Driver Tiredness and Fatigue

When was the last time you drove somewhere, say to work, and after you arrived you could not recall the journey that you had just taken?

Driver fatigue, or tiredness, complacency and inattention are a major cause of crashes and it’s easy to see why. It’s all too easy for drivers who travel the same routes, every day or who perform the same daily tasks to ‘switch off’. We often take a journey for granted, thinking about last night’s big game, the latest episode of their favourite box set or the agenda for the day ahead. This inattention can lead to speeding, failing to see a young child stepping off the pavement or the motorcyclist approaching as you pull out from a junction. Remember, failing to look properly is THE major cause of crashes.
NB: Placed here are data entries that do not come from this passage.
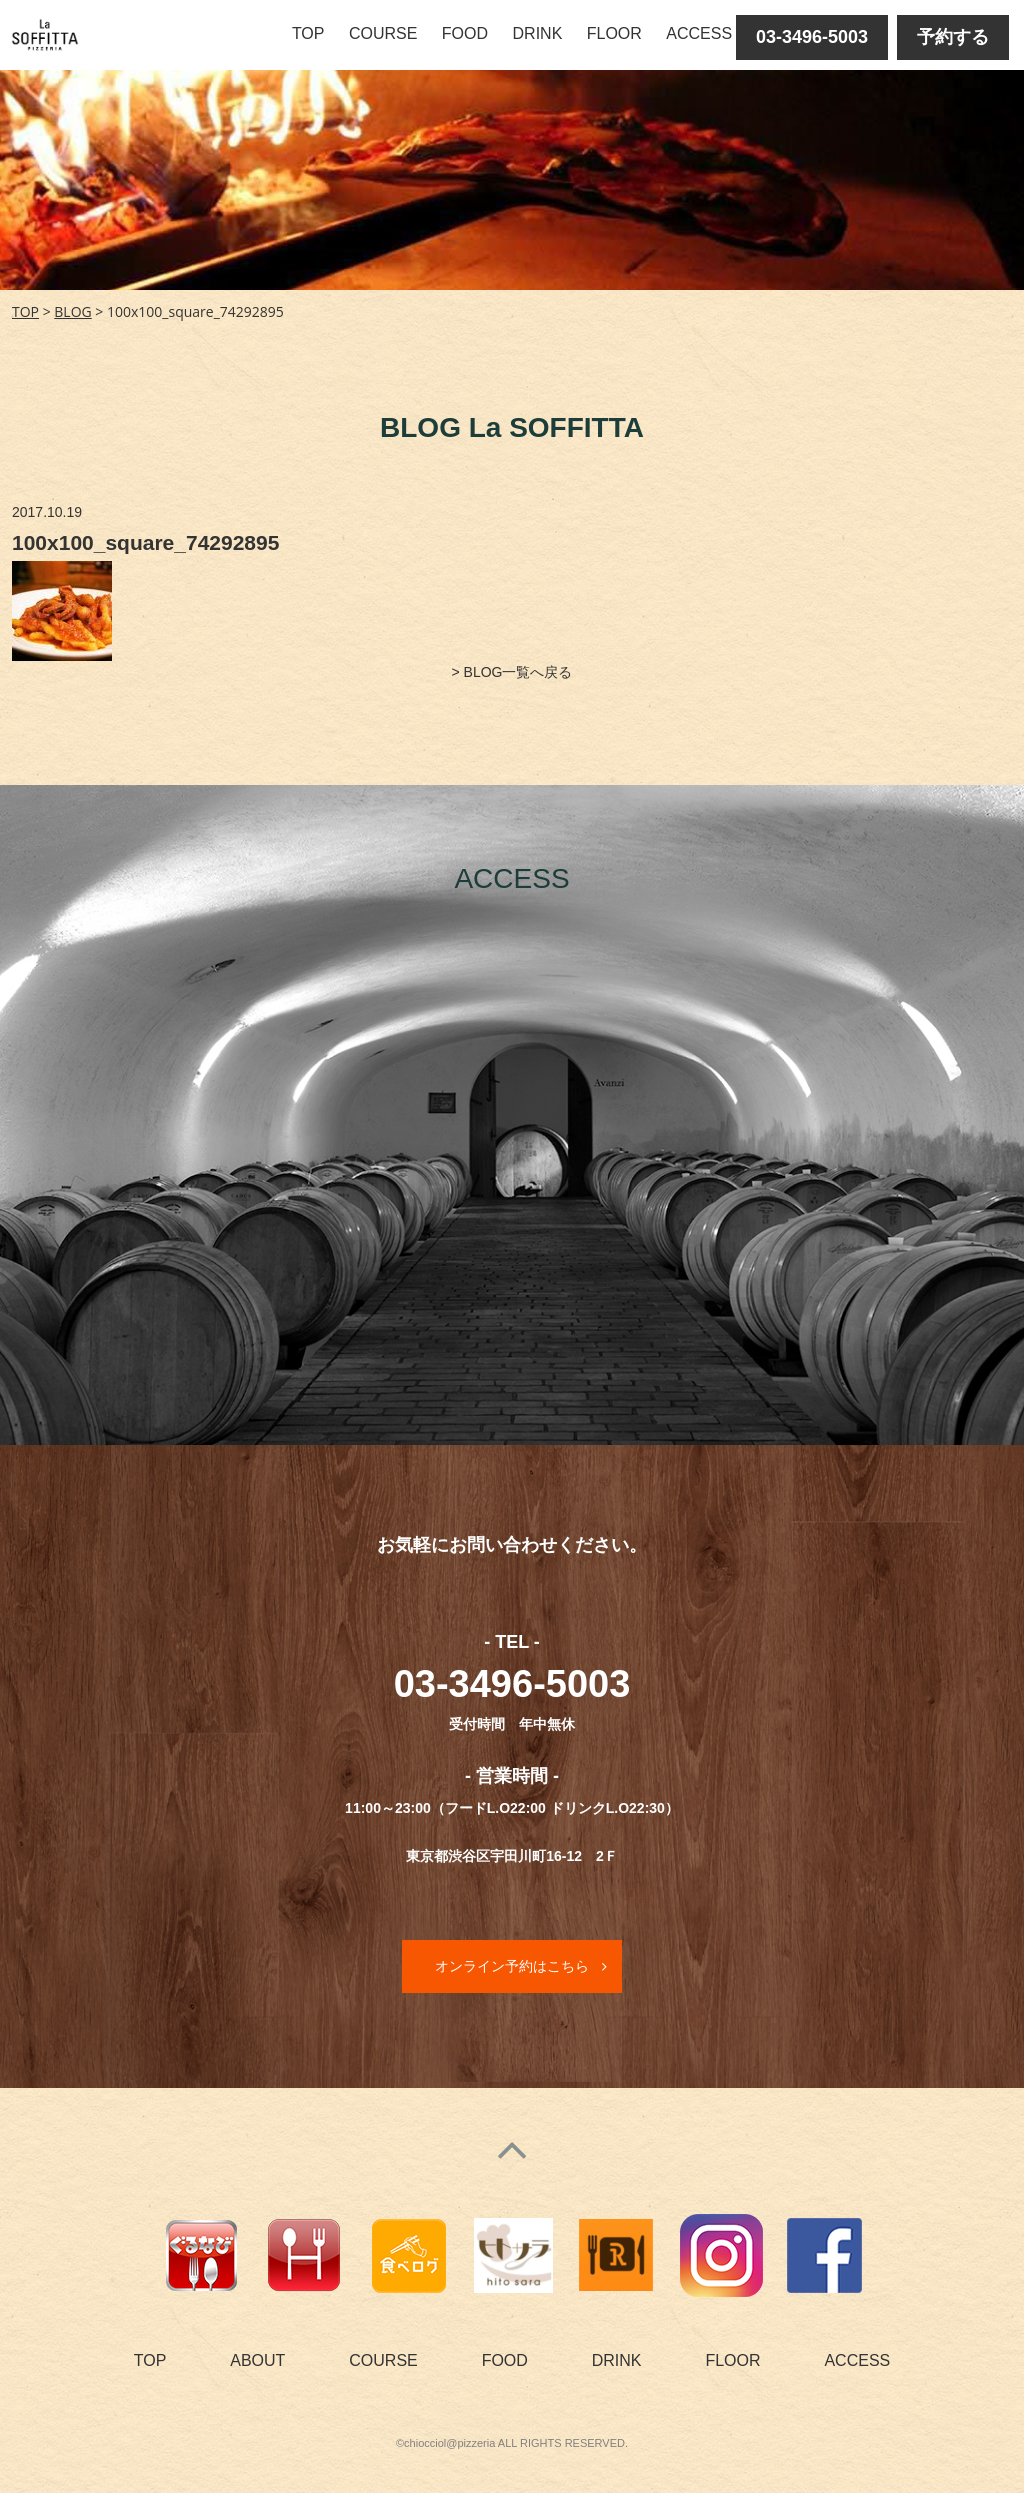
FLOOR (614, 33)
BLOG (72, 311)
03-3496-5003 (812, 37)
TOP (308, 33)
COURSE (383, 33)
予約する (953, 37)
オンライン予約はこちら (512, 1966)
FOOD (465, 33)
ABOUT (257, 2360)
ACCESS (699, 33)
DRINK (538, 33)
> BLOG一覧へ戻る (512, 672)
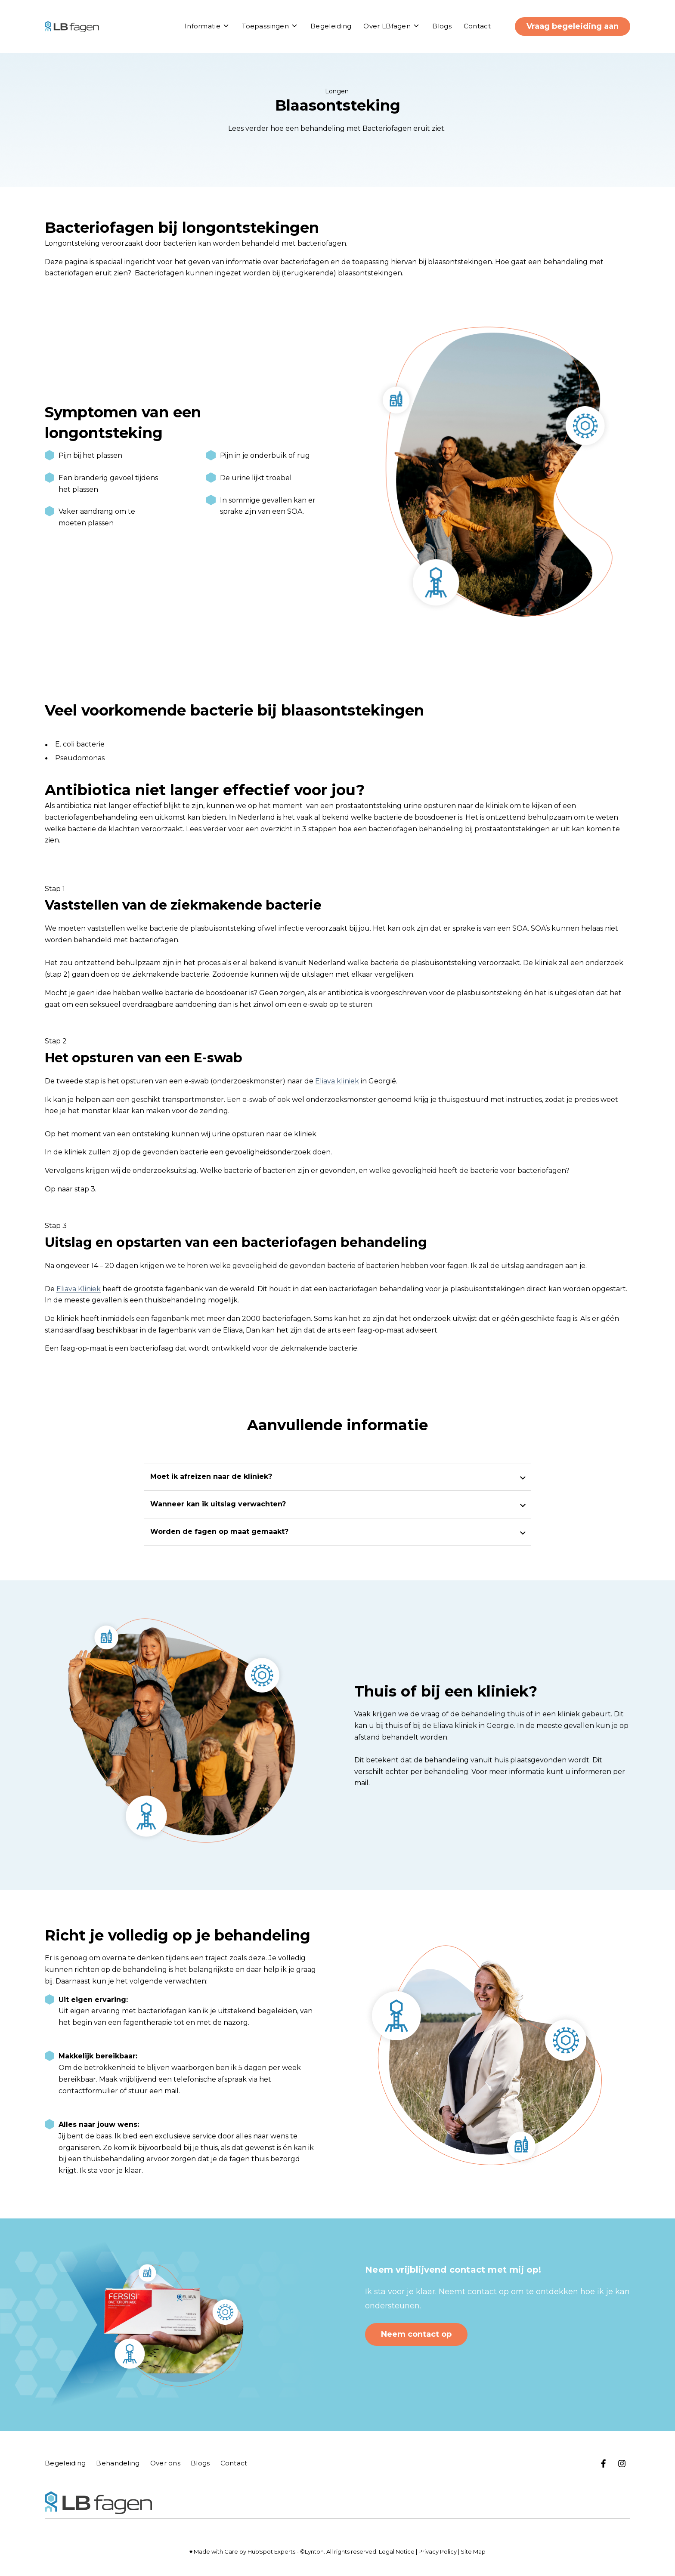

Our advice is firstly, think about the nature of your journey. Is it really necessary for you to use your car, for example on the school run? The morning and afternoon peak times outside of schools present the greatest danger to children. Whether this is through the high volume of traffic or cars parking illegally on zig-zag road markings. The harmful effects on childrens’ health due to air pollution from vehicle exhaust fumes is also a hazard.

Stay Alert

Secondly, if you must use your car, consider varying the route that you use. This has a number of benefits – it can keep you alert to a new environment and hazards and is also useful should there be a road closure on one of your routes.

When did you last drive after a bad night’s sleep and felt tired when getting behind the wheel?

The effects of fatigue are often compared to those of alcohol. Driving requires a driver to multi-task and employ a high level of concentration. People who are tired simply cannot perform as well as those who are rested and alert. In this state drivers become unwilling to engage in a physical and mental activity. Their judgement of their own abilities becomes impaired. For example, they believe that they can continue to the next motorway services rather than stop at the nearest one, they can make the journey into work as they do it every day.

Fatigue is the precursor to drowsiness and it is during the fatigue stage that a driver has the opportunity to act and prevent a potential crash. However, if they fail to do so, there is a high risk that they will be involved in a collision or other incident in which their life and that of others is put at risk.

Our advice to help combat driver tiredness is:

  • Incorporate a break into any journeys, particularly long ones
  • Stop and take a power nap. It’s like a ‘rapid charge’ and need only take 10 minutes
  • Change your environment. Get out of your car, take a walk, have a cup of tea or coffee.
  • Ensure that you have a good sleeping pattern and are well rested
  • Avoid the overuse of caffeine during the day and evening – it may affect the quality of your sleep
  • People are often most drowsy after lunch so pre-plan any journeys and breaks to take account of this

Finally, consider the stopping distances contained in the Highway Code (when did you last read it?). Stopping distance is divided into braking and thinking distances.

For example at 30 mph:

Braking distance – 14 metres (car with brakes in good condition, dry road)
Thinking distance – 9 metres (driver alert, concentrating, not distracted)
= stopping distance of 23 metres

However, a tired driver or one distracted by say, a hands-free phone conversation or one who was drinking or smoking might take a couple of more seconds to react and brake. In 2 seconds, driving at 30 mph, that driver will have travelled an extra 26 metres – over double the stopping distance. The result, a car crash, a badly injured pedestrian or worse.

Drivers – take your driving seriously and remember, 100% concentration – 100% of the time.